Tuesday, July 7th, 2015

Health Care Quality Improvement Act and Clinically Integrated Provider Networks 

Clinical Integration HCQIAClinically integrated networks present unique credentialing issues that are normally not present in hospital or facility credentialing.  These unique issues stem from the very nature of integrated networks which require providers to comply with evidence-based protocols, individualized care plans, quality metrics, efficiency standards, and other system standards.

In order to assure compliance with these standards, integrated networks need to assert much more control over the clinical practices of its provider members than has historically been exercised in the hospital setting.  Credentialing and recredentialing processes need to be put in place to assure that providers practice in conformance with evidence-based practice protocols, coordinate care with other network providers, and otherwise work well within the system.

Integrated networks face a number of choices when determining how to structure their credentialing and recredentialing processes.  A threshold decision is whether the credentialing process should be structured to take advantage of the immunities that are available under the Health Care Quality Improvement Act (“HCQIA”).
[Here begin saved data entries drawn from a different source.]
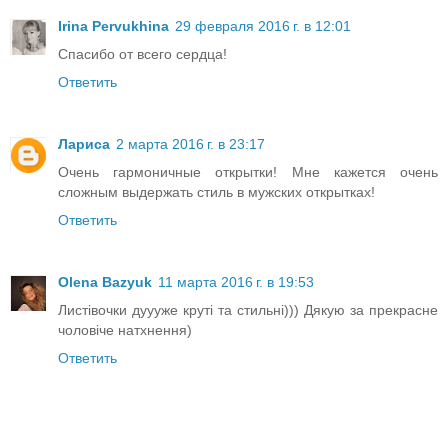
Irina Pervukhina
29 февраля 2016 г. в 12:01
Спасибо от всего сердца!
Ответить
Лариса
2 марта 2016 г. в 23:17
Очень гармоничные открытки! Мне кажется очень
сложным выдержать стиль в мужских открытках!
Ответить
Olena Bazyuk
11 марта 2016 г. в 19:53
Листівочки дуууже круті та стильні))) Дякую за прекрасне
чоловіче натхнення)
Ответить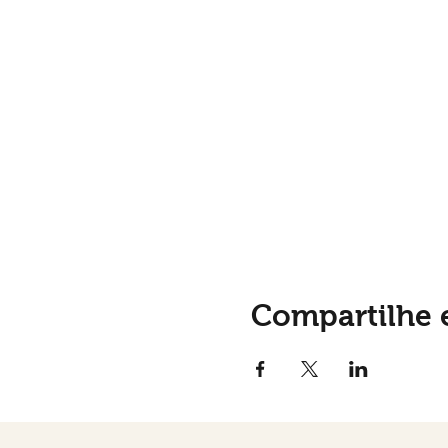
Compartilhe 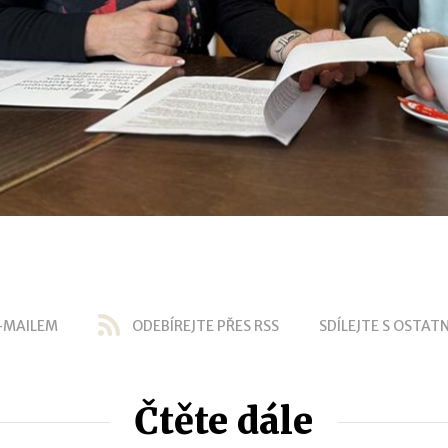
-MAILEM
ODEBÍREJTE PŘES RSS
SDÍLEJTE S OSTATN
Čtěte dále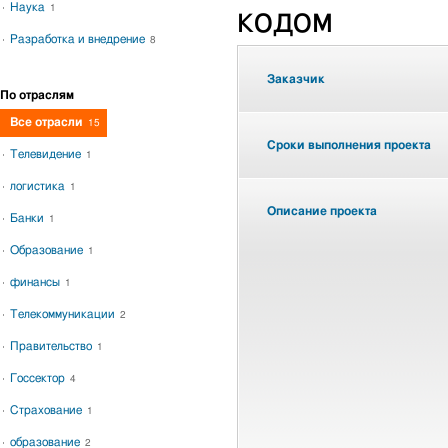
Наука
1
кодом
Разработка и внедрение
8
Заказчик
По отраслям
Все отрасли
15
Сроки выполнения проекта
Телевидение
1
логистика
1
Описание проекта
Банки
1
Образование
1
финансы
1
Телекоммуникации
2
Правительство
1
Госсектор
4
Страхование
1
образование
2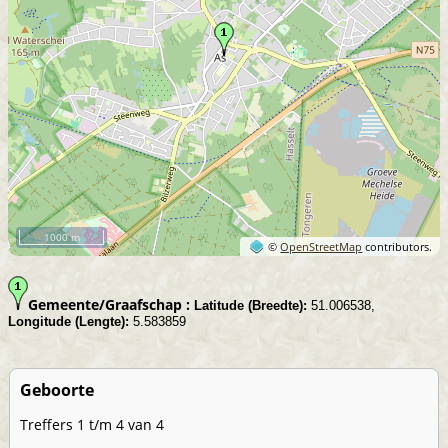
1000 m
©
OpenStreetMap
contributors.
Gemeente/Graafschap :
Latitude (Breedte):
51.006538,
Longitude (Lengte):
5.583859
Geboorte
Treffers 1 t/m 4 van 4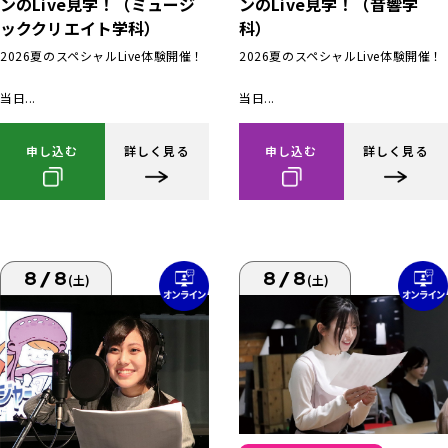
ンのLive見学！（ミュージ
ンのLive見学！（音響学
ッククリエイト学科）
科）
2026夏のスペシャルLive体験開催！
2026夏のスペシャルLive体験開催！
当日...
当日...
申し込む
詳しく見る
申し込む
詳しく見る
8/8
8/8
(土)
(土)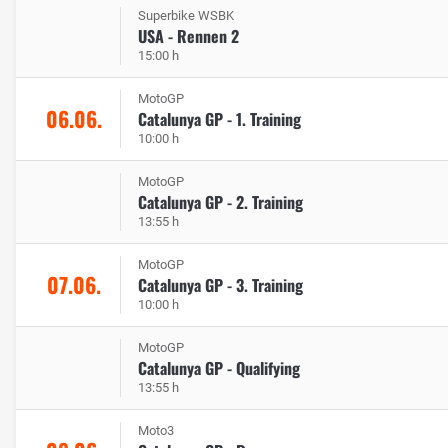
Superbike WSBK
USA - Rennen 2
15:00 h
MotoGP
06.06.
Catalunya GP - 1. Training
10:00 h
MotoGP
Catalunya GP - 2. Training
13:55 h
MotoGP
07.06.
Catalunya GP - 3. Training
10:00 h
MotoGP
Catalunya GP - Qualifying
13:55 h
Moto3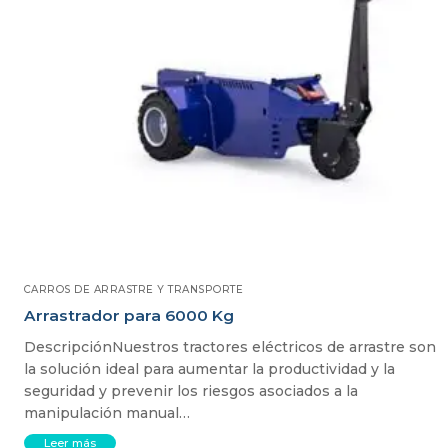
CARROS DE ARRASTRE Y TRANSPORTE
Arrastrador para 6000 Kg
DescripciónNuestros tractores eléctricos de arrastre son
la solución ideal para aumentar la productividad y la
seguridad y prevenir los riesgos asociados a la
manipulación manual…
Leer más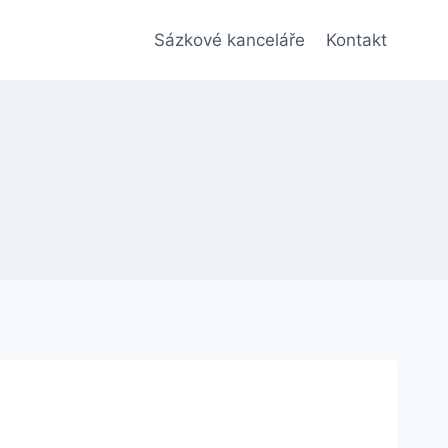
Sázkové kanceláře
Kontakt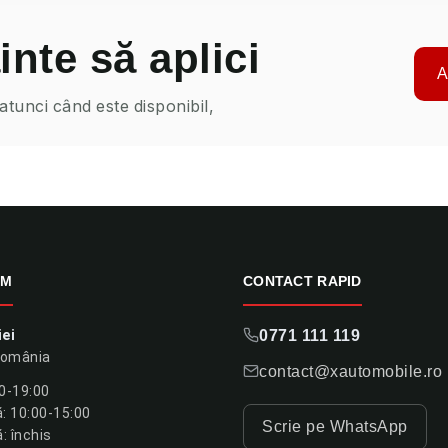
inte să aplici
A
 atunci când este disponibil,
OM
CONTACT RAPID
iei
0771 111 119
România
contact@xautomobile.ro
00-19:00
 10:00-15:00
Scrie pe WhatsApp
: închis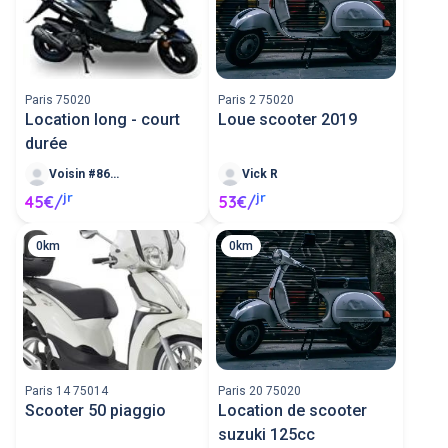
Paris 75020
Paris 2 75020
Location long - court
Loue scooter 2019
durée
Voisin #86483
Vick R
jr
jr
45€/
53€/
0km
0km
Paris 14 75014
Paris 20 75020
Scooter 50 piaggio
Location de scooter
suzuki 125cc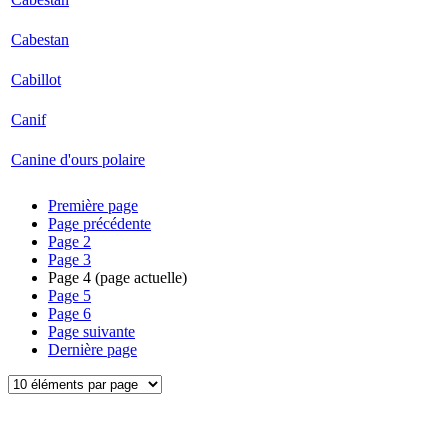
Cabestan
Cabillot
Canif
Canine d'ours polaire
Première page
Page précédente
Page
2
Page
3
Page
4
(page actuelle)
Page
5
Page
6
Page suivante
Dernière page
Qualifying under the HCQIA has some benefits but also carries some burdens.  In order to qualify for HCQIA immunities, the organization must implement a formal credentialing, hearing, and appeal process in order to qualify for immunities.

A CIN must also register with the HRSA and is required to make reports to the Practitioner Databank if adverse peer review determinations are made.  The CIN receives a Data Bank Identification Number and can be penalized for not reporting adverse determinations.  The reporting requirement is an issue that provider networks may wish to avoid.  The obligation to report has the practical effect of making peer review actions much more controversial and prone to litigation because a database report is a serious negative mark on a physician’s record.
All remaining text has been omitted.